Good data vs Big Data with Simulation
November 17, 2019
I recently came across the paper “STATISTICAL PARADISES AND PARADOXES IN BIG DATA (I): LAW OF LARGE POPULATIONS, BIG DATA PARADOX, AND THE 2016 US PRESIDENTIAL ELECTION” BY XIAO-LI MENG as a result of this tweet:
An urn contains 10K red & blue marbles of unknown proportion. Win $1M if you estimate the correct proportion. You can either: (1) sample 80%, or, (2) stir the marbles & sample 1%. Which do you do? Meng shows it is better to stir! Big Data is biased. https://t.co/s6Qr6s4HIh
— Jason Doctor (@jasndoc) November 3, 2019
The central finding is that when you have a sample of data from a population from which you are trying to measure something, then the error in that measurement can be decomposed into:
- A data quality measure which reflects the bias of the data, e.g. are people who respond a certain way more likely to agree to be in the sample
- A data quantity measure, the more data the better
- The difficulty of the problem e.g. the standard deviation in what you are trying to measure.
Generally data practitioners have focused on the second point, and forgotten about the former.

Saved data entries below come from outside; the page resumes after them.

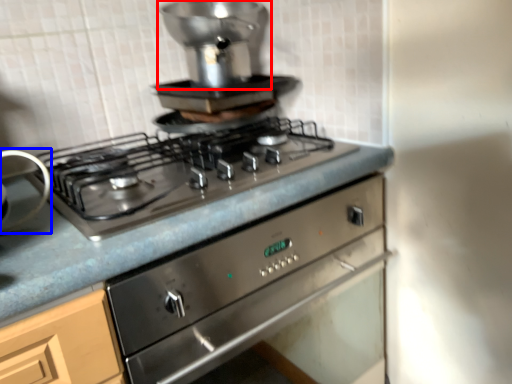 Question: Which of the following is the farthest to the observer, appliance (highlighted by a red box) or appliance (highlighted by a blue box)?

Choices:
 (A) appliance
 (B) appliance

Answer: (A) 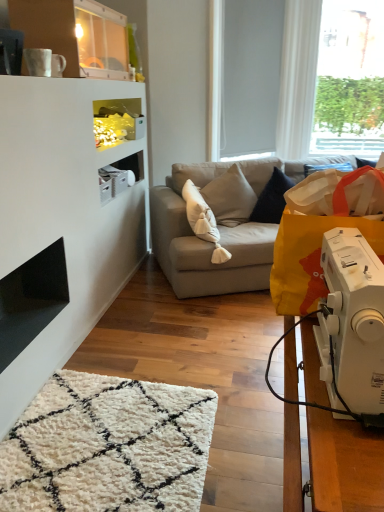 Where is `white matte window screen at upper right`? The width and height of the screenshot is (384, 512). white matte window screen at upper right is located at coordinates (250, 75).

At what (x,y) coordinates should I click in order to perform the action: click on yellow paper grocery bag at right. Please return your answer as a coordinate pair (x, y). Looking at the image, I should click on (322, 231).

Locate an element on the screen. This screenshot has height=512, width=384. light gray fabric couch at center is located at coordinates (216, 231).

What do you see at coordinates (31, 300) in the screenshot? I see `black glossy fireplace at lower left` at bounding box center [31, 300].

What do you see at coordinates (117, 122) in the screenshot?
I see `translucent glass shelf at upper center` at bounding box center [117, 122].

Measure the distance between point (125, 116) and camera.

They are 10.42 feet apart.

Where is `white matte window screen at upper right`? white matte window screen at upper right is located at coordinates (250, 75).

In terms of size, does light gray fabric couch at center appear bigger or smaller than white matte window screen at upper right?

Clearly, light gray fabric couch at center is larger in size than white matte window screen at upper right.

How different are the orientations of light gray fabric couch at center and white matte window screen at upper right in degrees?

23.3 degrees.

Considering the sizes of objects light gray fabric couch at center and white matte window screen at upper right in the image provided, who is wider, light gray fabric couch at center or white matte window screen at upper right?

light gray fabric couch at center is wider.

Where is `studio couch lying in front of the white matte window screen at upper right`? studio couch lying in front of the white matte window screen at upper right is located at coordinates (216, 231).

Could you tell me if beige fabric pillow at center is facing translucent glass shelf at upper center?

No, beige fabric pillow at center is not aimed at translucent glass shelf at upper center.

In terms of height, does beige fabric pillow at center look taller or shorter compared to translucent glass shelf at upper center?

Clearly, beige fabric pillow at center is taller compared to translucent glass shelf at upper center.

From the image's perspective, which object appears higher, beige fabric pillow at center or translucent glass shelf at upper center?

translucent glass shelf at upper center appears higher in the image.

Which object is positioned more to the left, beige fabric pillow at center or translucent glass shelf at upper center?

Positioned to the left is translucent glass shelf at upper center.

Find the location of a particular element. fireplace that is below the transparent glass window at upper right (from the image's perspective) is located at coordinates (31, 300).

Between transparent glass window at upper right and black glossy fireplace at lower left, which one has smaller width?

transparent glass window at upper right.

Is transparent glass window at upper right with black glossy fireplace at lower left?

No.

From a real-world perspective, is transparent glass window at upper right on black glossy fireplace at lower left?

Yes, from a real-world perspective, transparent glass window at upper right is above black glossy fireplace at lower left.

In the scene shown: How much distance is there between white plastic sewing machine at lower right and light gray fabric couch at center?

The distance of white plastic sewing machine at lower right from light gray fabric couch at center is 6.28 feet.

Is white plastic sewing machine at lower right touching light gray fabric couch at center?

No, white plastic sewing machine at lower right is not in contact with light gray fabric couch at center.

Looking at this image, from a real-world perspective, who is located higher, white plastic sewing machine at lower right or light gray fabric couch at center?

white plastic sewing machine at lower right is physically above.

Looking at the image, does white plastic sewing machine at lower right seem bigger or smaller compared to light gray fabric couch at center?

Considering their sizes, white plastic sewing machine at lower right takes up less space than light gray fabric couch at center.

Is black glossy fireplace at lower left shorter than white matte window screen at upper right?

Correct, black glossy fireplace at lower left is not as tall as white matte window screen at upper right.

From the picture: Does black glossy fireplace at lower left turn towards white matte window screen at upper right?

No, black glossy fireplace at lower left is not aimed at white matte window screen at upper right.

Find the location of a particular element. fireplace on the left of white matte window screen at upper right is located at coordinates (31, 300).

Are black glossy fireplace at lower left and white matte window screen at upper right located far from each other?

black glossy fireplace at lower left is positioned a significant distance from white matte window screen at upper right.

From the picture: Would you say beige fabric pillow at center is outside black glossy fireplace at lower left?

beige fabric pillow at center is positioned outside black glossy fireplace at lower left.

From the image's perspective, between beige fabric pillow at center and black glossy fireplace at lower left, who is located below?

black glossy fireplace at lower left appears lower in the image.

Considering the sizes of objects beige fabric pillow at center and black glossy fireplace at lower left in the image provided, who is wider, beige fabric pillow at center or black glossy fireplace at lower left?

beige fabric pillow at center is wider.

Is beige fabric pillow at center surrounded by light gray fabric couch at center?

Indeed, beige fabric pillow at center is located within light gray fabric couch at center.

Which point is more distant from viewer, (215, 184) or (195, 226)?

Positioned behind is point (215, 184).

Based on the photo, between light gray fabric couch at center and beige fabric pillow at center, which one has more height?

light gray fabric couch at center is taller.

In the scene shown: Based on their positions, is light gray fabric couch at center located to the left or right of beige fabric pillow at center?

light gray fabric couch at center is to the right of beige fabric pillow at center.

Locate an element on the screen. This screenshot has width=384, height=512. studio couch in front of the white matte window screen at upper right is located at coordinates (216, 231).

Identify the location of shelf that appears behind the beige fabric pillow at center. (117, 122).

Looking at the image, which one is located closer to beige fabric pillow at center, translucent glass shelf at upper center or transparent glass window at upper right?

translucent glass shelf at upper center lies closer to beige fabric pillow at center than the other object.

Which object lies nearer to the anchor point white matte window screen at upper right, transparent glass window at upper right or beige fabric pillow at center?

beige fabric pillow at center is positioned closer to the anchor white matte window screen at upper right.

Looking at the image, which one is located closer to white plastic sewing machine at lower right, translucent glass shelf at upper center or beige fabric pillow at center?

Based on the image, beige fabric pillow at center appears to be nearer to white plastic sewing machine at lower right.

Based on their spatial positions, is white matte window screen at upper right or beige fabric pillow at center further from light gray fabric couch at center?

white matte window screen at upper right is positioned further to the anchor light gray fabric couch at center.

Looking at the image, which one is located further to beige fabric pillow at center, light gray fabric couch at center or white plastic sewing machine at lower right?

The paper warns that in the age of big data, having samples which are say 80% of the population isn’t enough to guarantee good measurements and that forgetting this will lead to making the wrong conclusions.
I’d recommend you read the full paper for all the details, this post stays away from mathematical rigor but trys to show and explain some of the findings from the paper using some fairly simple simulation data.
I will use the following packages in this analysis:
library(tidyverse)
library(furrr)
library(here)
windowsFonts(Raleway="Raleway")
I then simulate 1 million data points which will serve as my “population” for this analysis. This size is a balance between being “big” and having code which runs in a reasonable amount of time. For now, I will not show how this data is simulated so we can pretend that we are “exploring” a real data set about a population.
Let’s first visualise what the population quantity we are trying to measure looks like:
We can see that we have an approximately normally distributed variable, with a mean of 11.9973928. In most real examples, we wouldn’t be able to create this plot as we wouldn’t have access to data on the whole population.
One approach to understand this data set would be to take a random sample. If you can guarantee a true random sample (there is no response bias or other bias in your collection methodology) then this is a very effective approach. As explained in the paper, truly random sampling will dramatically increase your ability to accurately measure the quantity of interest.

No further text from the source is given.